What to work on> Give again every line from the one with "きらりと光る！おかやまの工業高校生 (648, 1558)" through the last line of the data, exactly, and leave out the lines before it.

(Pixel coordinate grounding data)
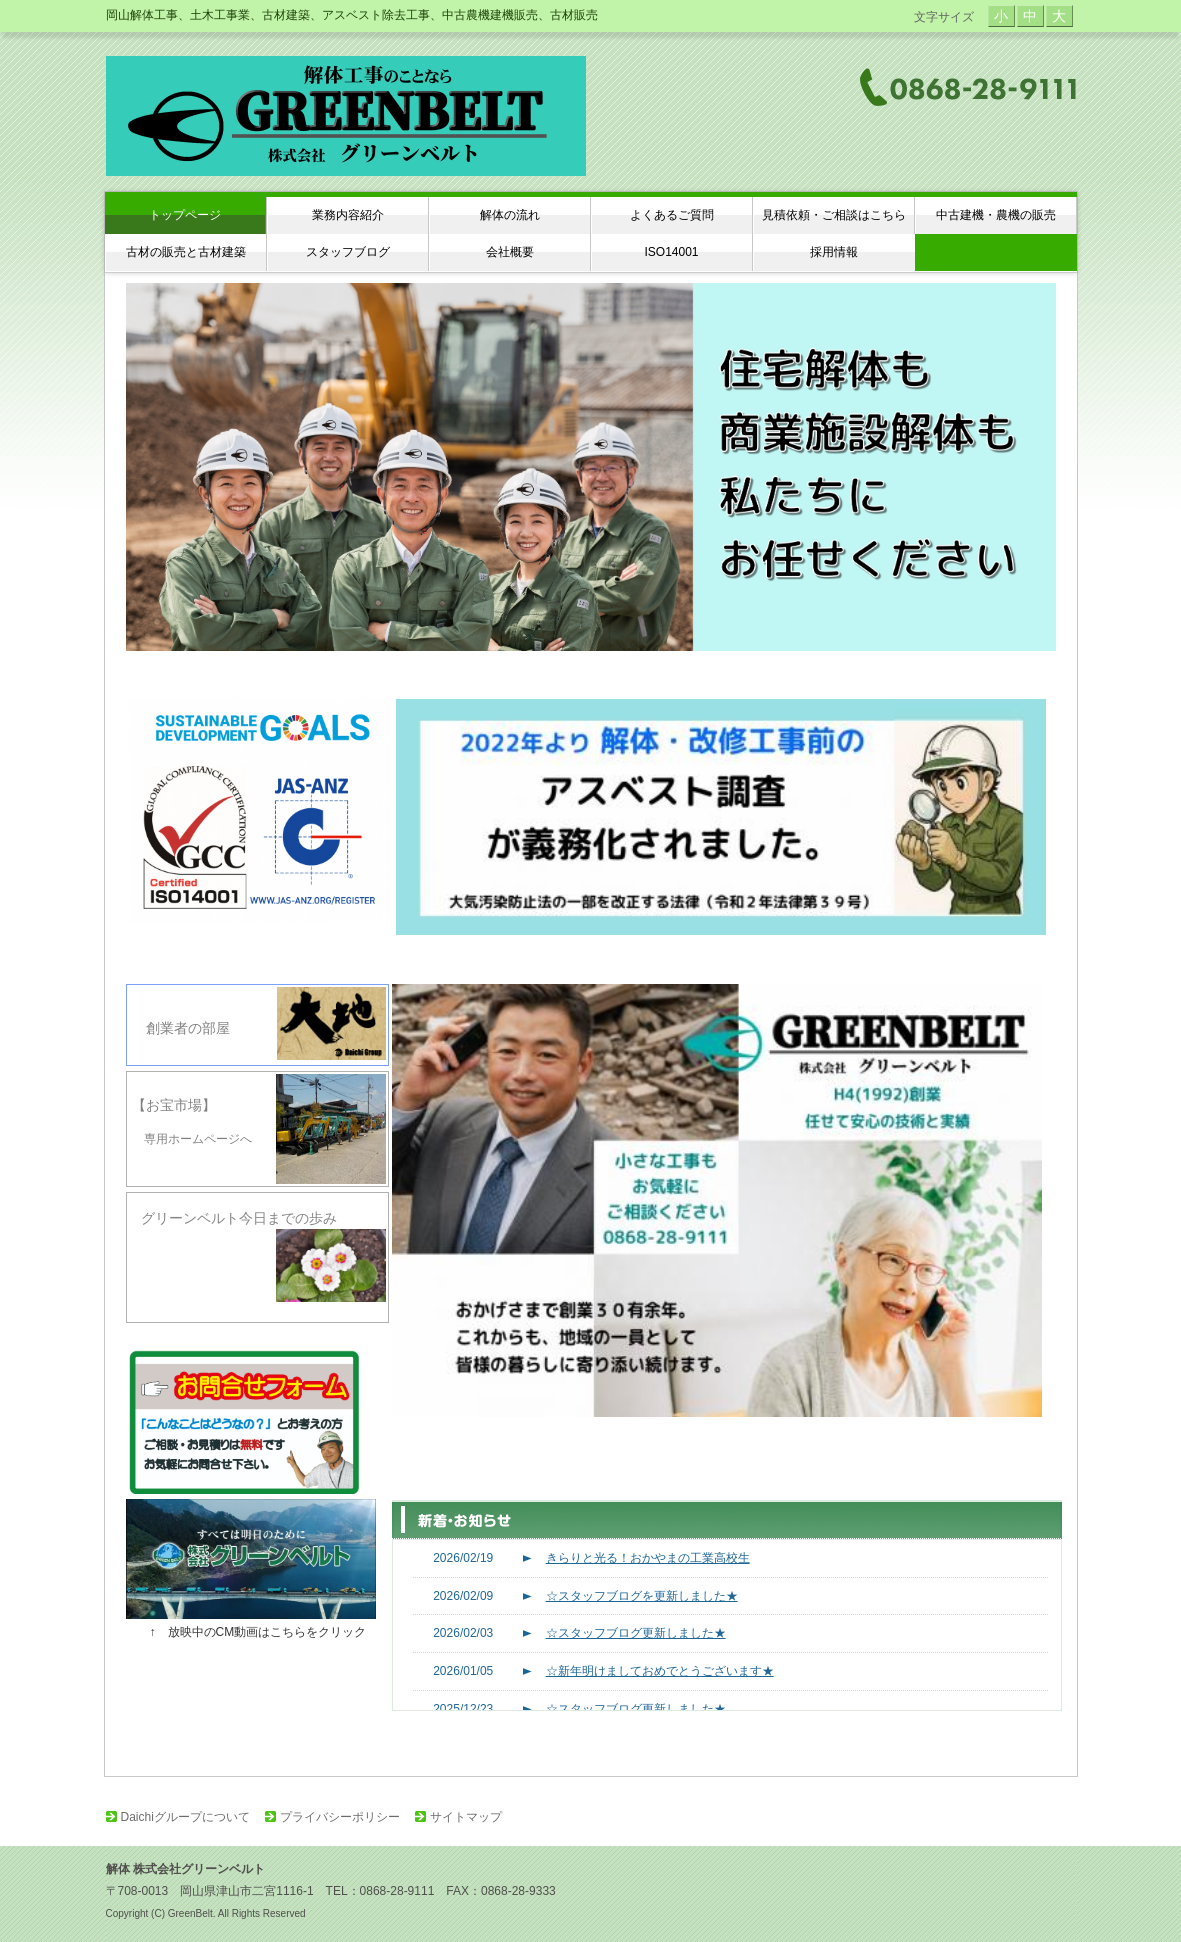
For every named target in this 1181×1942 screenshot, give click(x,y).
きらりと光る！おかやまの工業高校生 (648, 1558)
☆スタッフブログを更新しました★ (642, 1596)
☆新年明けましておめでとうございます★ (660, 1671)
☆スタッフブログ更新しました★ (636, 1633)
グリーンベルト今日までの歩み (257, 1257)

Response to this exercise>
きらりと光る！おかやまの工業高校生 (648, 1558)
☆スタッフブログを更新しました★ (642, 1596)
☆新年明けましておめでとうございます★ (660, 1671)
☆スタッフブログ更新しました★ (636, 1633)
グリーンベルト今日までの歩み (257, 1257)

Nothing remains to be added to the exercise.